Exercise directions: Output the entries below unchanged, except for the pictures.

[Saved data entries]
=== Begin Enclosure ===

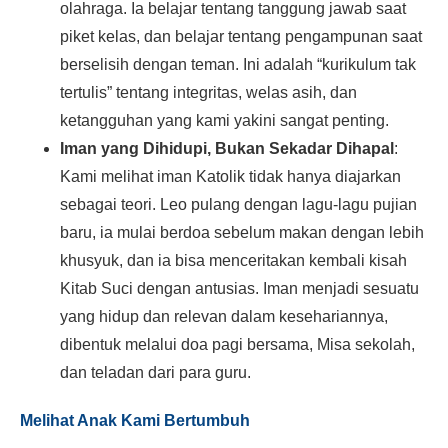
olahraga. Ia belajar tentang tanggung jawab saat
piket kelas, dan belajar tentang pengampunan saat
berselisih dengan teman. Ini adalah “kurikulum tak
tertulis” tentang integritas, welas asih, dan
ketangguhan yang kami yakini sangat penting.
Iman yang Dihidupi, Bukan Sekadar Dihapal
:
Kami melihat iman Katolik tidak hanya diajarkan
sebagai teori. Leo pulang dengan lagu-lagu pujian
baru, ia mulai berdoa sebelum makan dengan lebih
khusyuk, dan ia bisa menceritakan kembali kisah
Kitab Suci dengan antusias. Iman menjadi sesuatu
yang hidup dan relevan dalam kesehariannya,
dibentuk melalui doa pagi bersama, Misa sekolah,
dan teladan dari para guru.
Melihat Anak Kami Bertumbuh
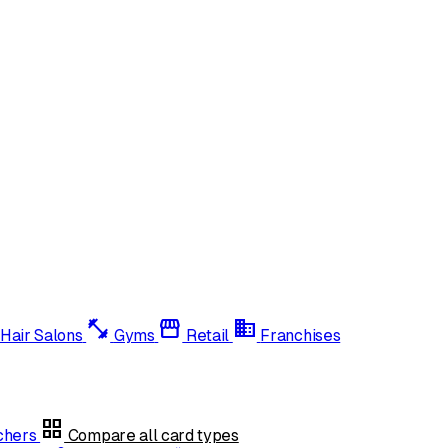
fitness_center
storefront
domain
Hair Salons
Gyms
Retail
Franchises
grid_view
uchers
Compare all card types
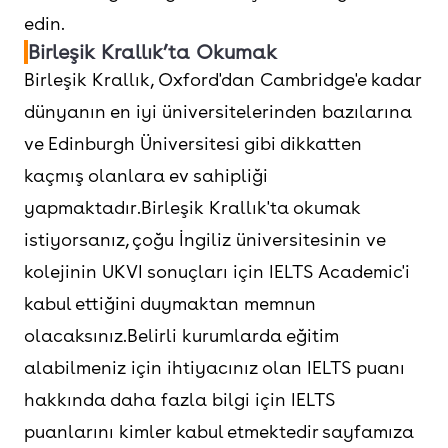
edin.
Birleşik Krallık’ta Okumak
Birleşik Krallık, Oxford'dan Cambridge'e kadar
dünyanın en iyi üniversitelerinden bazılarına
ve Edinburgh Üniversitesi gibi dikkatten
kaçmış olanlara ev sahipliği
yapmaktadır.Birleşik Krallık'ta okumak
istiyorsanız, çoğu İngiliz üniversitesinin ve
kolejinin UKVI sonuçları için IELTS Academic'i
kabul ettiğini duymaktan memnun
olacaksınız.Belirli kurumlarda eğitim
alabilmeniz için ihtiyacınız olan IELTS puanı
hakkında daha fazla bilgi için IELTS
puanlarını kimler kabul etmektedir sayfamıza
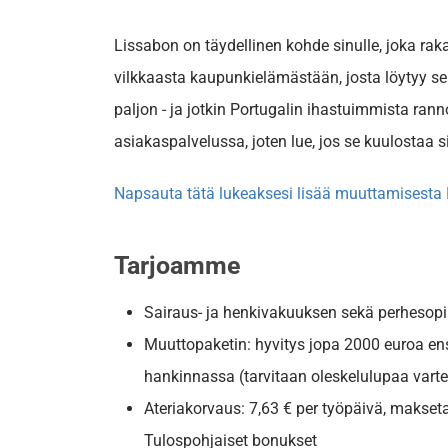
Lissabon on täydellinen kohde sinulle, joka ra
vilkkaasta kaupunkielämästään, josta löytyy sek
paljon - ja jotkin Portugalin ihastuimmista r
asiakaspalvelussa, joten lue, jos se kuulostaa si
Napsauta tätä lukeaksesi lisää muuttamisesta P
Tarjoamme
Sairaus- ja henkivakuuksen sekä perhesopi
Muuttopaketin: hyvitys jopa 2000 euroa ens
hankinnassa (tarvitaan oleskelulupaa vart
Ateriakorvaus: 7,63 € per työpäivä, makset
Tulospohjaiset bonukset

=== End Enclosure ===

Completed task:
olahraga. Ia belajar tentang tanggung jawab saat
piket kelas, dan belajar tentang pengampunan saat
berselisih dengan teman. Ini adalah “kurikulum tak
tertulis” tentang integritas, welas asih, dan
ketangguhan yang kami yakini sangat penting.
Iman yang Dihidupi, Bukan Sekadar Dihapal
:
Kami melihat iman Katolik tidak hanya diajarkan
sebagai teori. Leo pulang dengan lagu-lagu pujian
baru, ia mulai berdoa sebelum makan dengan lebih
khusyuk, dan ia bisa menceritakan kembali kisah
Kitab Suci dengan antusias. Iman menjadi sesuatu
yang hidup dan relevan dalam kesehariannya,
dibentuk melalui doa pagi bersama, Misa sekolah,
dan teladan dari para guru.
Melihat Anak Kami Bertumbuh
fitness_center
storefront
domain
Hair Salons
Gyms
Retail
Franchises
grid_view
uchers
Compare all card types
edin.
Birleşik Krallık’ta Okumak
Birleşik Krallık, Oxford'dan Cambridge'e kadar
dünyanın en iyi üniversitelerinden bazılarına
ve Edinburgh Üniversitesi gibi dikkatten
kaçmış olanlara ev sahipliği
yapmaktadır.Birleşik Krallık'ta okumak
istiyorsanız, çoğu İngiliz üniversitesinin ve
kolejinin UKVI sonuçları için IELTS Academic'i
kabul ettiğini duymaktan memnun
olacaksınız.Belirli kurumlarda eğitim
alabilmeniz için ihtiyacınız olan IELTS puanı
hakkında daha fazla bilgi için IELTS
puanlarını kimler kabul etmektedir sayfamıza
Lissabon on täydellinen kohde sinulle, joka ra
vilkkaasta kaupunkielämästään, josta löytyy sek
paljon - ja jotkin Portugalin ihastuimmista r
asiakaspalvelussa, joten lue, jos se kuulostaa si
Napsauta tätä lukeaksesi lisää muuttamisesta P
Tarjoamme
Sairaus- ja henkivakuuksen sekä perhesopi
Muuttopaketin: hyvitys jopa 2000 euroa ens
hankinnassa (tarvitaan oleskelulupaa vart
Ateriakorvaus: 7,63 € per työpäivä, makset
Tulospohjaiset bonukset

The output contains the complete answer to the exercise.